UVA Cancer Center has successfully renewed its NCI designation for another five years, a testament to the center’s ongoing efforts to expand and optimize its clinical research infrastructure and provide patients access to the most advanced cancer treatment and prevention strategies available. At the heart of this mission is UVA’s ability to recruit world-class clinicians and researchers to lead the way. Two recent additions to the UVA bone marrow transplant program are proving up to the challenge.

Karen Ballen, MD, comes to UVA from Boston, where she was director of the leukemia program at Massachusetts General Hospital and professor of medicine at Harvard Medical School. As section chief for hematologic malignancies, Ballen will be overseeing UVA’s bone marrow transplant program, which she notes has substantial advantages.

“We are one of two programs in Virginia that can offer the whole complement of transplants, autologous as well allogeneic donor transplants,” she says. In addition, UVA is approved by both the Foundation for Accreditation of Cellular Therapy (FACT) and is a National Marrow Donor Program-approved institution. This is the highest level of accreditation and reflects UVA’s excellent quality of care and patient outcomes.
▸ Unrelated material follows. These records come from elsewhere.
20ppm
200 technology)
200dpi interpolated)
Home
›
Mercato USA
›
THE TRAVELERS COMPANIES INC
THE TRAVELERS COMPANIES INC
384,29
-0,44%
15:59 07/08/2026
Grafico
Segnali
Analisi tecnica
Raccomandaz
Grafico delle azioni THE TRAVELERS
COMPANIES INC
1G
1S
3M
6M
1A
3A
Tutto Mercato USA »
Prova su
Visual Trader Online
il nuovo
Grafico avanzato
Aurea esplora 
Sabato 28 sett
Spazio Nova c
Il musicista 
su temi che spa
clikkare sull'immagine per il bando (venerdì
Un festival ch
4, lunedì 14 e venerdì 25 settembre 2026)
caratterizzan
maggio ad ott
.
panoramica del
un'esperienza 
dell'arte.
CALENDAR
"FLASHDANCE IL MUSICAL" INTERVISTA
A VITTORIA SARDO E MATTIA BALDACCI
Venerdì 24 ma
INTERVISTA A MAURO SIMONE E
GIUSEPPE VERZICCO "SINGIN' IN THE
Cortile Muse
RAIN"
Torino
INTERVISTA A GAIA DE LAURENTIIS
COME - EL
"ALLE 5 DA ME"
A prolific researcher, Ballen was impressed by UVA Cancer Center’s extensive clinical trials program, which gives patients access to investigational treatments. Ballen will continue her own research efforts at UVA, which focus on expanding options for members of minority groups and those of non-Western European descent.
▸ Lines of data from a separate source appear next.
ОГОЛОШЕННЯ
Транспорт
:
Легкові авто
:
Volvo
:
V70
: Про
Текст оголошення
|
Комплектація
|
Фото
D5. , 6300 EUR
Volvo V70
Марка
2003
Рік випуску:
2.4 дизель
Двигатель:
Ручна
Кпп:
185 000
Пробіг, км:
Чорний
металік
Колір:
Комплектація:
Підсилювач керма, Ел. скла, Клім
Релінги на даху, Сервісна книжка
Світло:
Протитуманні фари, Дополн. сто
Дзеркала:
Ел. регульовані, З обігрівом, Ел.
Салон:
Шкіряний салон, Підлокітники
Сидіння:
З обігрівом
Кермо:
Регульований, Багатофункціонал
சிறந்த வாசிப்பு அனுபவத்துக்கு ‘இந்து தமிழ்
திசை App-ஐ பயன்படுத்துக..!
“Based on the research that I and other people have conducted, we are designing new methods that make haploidentical and umbilical cord blood transplants safer and reduce the risk of infection,” she says. Both these techniques allow a wider range of matches than traditional methods. In fact, based on this research, in 2017 almost every patient who needs a transplant can find a donor.

Finally, Ballen notes that UVA has structured its bone marrow transplant program to meet the needs of its patients, who often must travel for great distances to receive treatment. “UVA has facilities for patients and their families to stay overnight,” she says. “In addition, through our population health and telehealth initiatives, we are trying to move as much care as possible into local communities.”

New Pediatric Bone Marrow Transplantation Program

While Ballen focuses on the adult bone marrow transplant program, Daniel “Trey” Lee, MD, is charged with launching UVA’s transplant program for pediatric patients, which he hopes to be ready by the fourth quarter of the year. “We believe that Virginians of any age who need a bone marrow transplant should not have to leave the state,” says Lee.

Lee’s arrival at UVA also means that pediatric patients will have access to a promising form of investigational immunotherapy that has shown to be particularly efficacious for childhood cancers. “The success of antibody-based immunotherapy for adult cancers has not translated well for children,” he says. “We have had more success modifying patients’ T cells.”

Lee was among the second group of researchers worldwide to infuse children with multiply relapsed or refractory leukemia with CD19 chimeric antigen receptor T (CAR T) cells, and the results so far are very encouraging. “Almost five years after starting the trial, our leukemia-free survival rate is 60 percent, which is significantly higher than the 10 to 20 percent seen in similar patients given conventional therapies,” he says. “We now have the CD19 CAR T cell trial open here for children ages 2 to 21 years with refractory or relapsed acute lymphoblastic leukemia.”

UVA is the only place in the Commonwealth where this investigational therapy is offered. Lee is also developing new CAR T cell therapies for meduloblastoma, ependymoma, and other deadly forms of brain cancer that affect children.

“The best cancer institutions in the country combine excellent clinical care, clinical research and basic science research and invest in all the support infrastructure needed to run these programs well and treat very complicated patients,” Lee says. “In my view, UVA is part of that group.”